Biography
Anthony Giddens was born in 1938 in Edmonton, North London. He completed his B.A. in Sociology and Psychology at the University of Hull, his M.A. at the London School of Economics, and his Ph.D. at the University of Cambridge. He lectured at the University of Leicester, before moving to King's College Cambridge where he became Professor of Sociology at the Faculty of Social and Political Sciences. From 1998 to 2003 he was Director of the London School of Economics, where today he remains as a Professor. Giddens was awarded a peerage in 2004, and now sits in the House of Lords.
Giddens' work covers a vast range of topics. Of particular importance are his notions of reflexivity, globalization, structuration theory and the Third Way. Reflexivity refers to the notion that both individuals and society are defined not just by themselves but in relation to each other, and must continually redefine themselves in reaction to others and new information. For Giddens, globalization is a process that is far more than just about economics, it ‘is the intensification of world-wide social relationships which link distant localities in such a way that local happenings are shaped by distant events and, in turn, distant events are shaped by local happenings.' He argues that globalization is the natural consequence of modernity, and will lead to the need to reconstruct modern institutions such as the nation-state. His theory of structuration suggests that in order to understand a society, one cannot look solely at either the actions of individuals or the nature of the structures that maintain the society; both must be examined.

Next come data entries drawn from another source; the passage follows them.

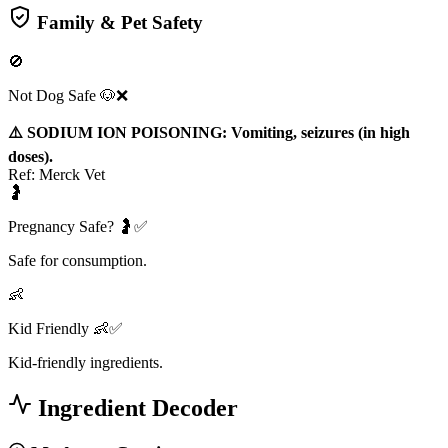
Family & Pet Safety
🚫
Not Dog Safe 🐶❌
⚠️ SODIUM ION POISONING: Vomiting, seizures (in high
doses).
Ref:
Merck Vet
🤰
Pregnancy Safe? 🤰✅
Safe for consumption.
👶
Kid Friendly 👶✅
Kid-friendly ingredients.
Ingredient Decoder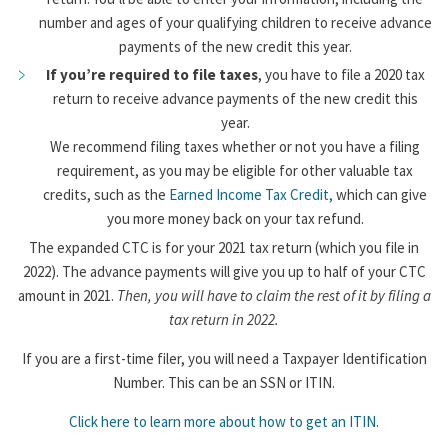
number and ages of your qualifying children to receive advance
payments of the new credit this year.
If you’re required to file taxes
, you have to file a 2020 tax
return to receive advance payments of the new credit this
year.
We recommend filing taxes whether or not you have a filing
requirement, as you may be eligible for other valuable tax
credits, such as the
Earned Income Tax Credit,
which can give
you more money back on your tax refund.
The expanded CTC is for your 2021 tax return (which you file in
2022). The advance payments will give you up to half of your CTC
amount in 2021.
Then, you will have to claim the rest of it by filing a
tax return in 2022.
If you are a first-time filer, you will need a Taxpayer Identification
Number. This can be an SSN or ITIN.
Click here to learn more about how to get an ITIN.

Giddens has perhaps been most famous for his development of the Third Way, a political philosophy which seeks to redefine social democracy for a post-Cold War and globalized era. It is an attempt to transcend traditional social democratic and neo-liberal value systems, drawing on aspects of both sides to create what he terms a ‘radical centre'. This work has had a profound influence on centre-left politics throughout the world, and has been closely associated with social democratic reforms that have come to characterize the ‘new left'.
More recently, he has written about what governments can do to tackle social inequality, and the future of the European Union, as well as interventions on issues such as climate change.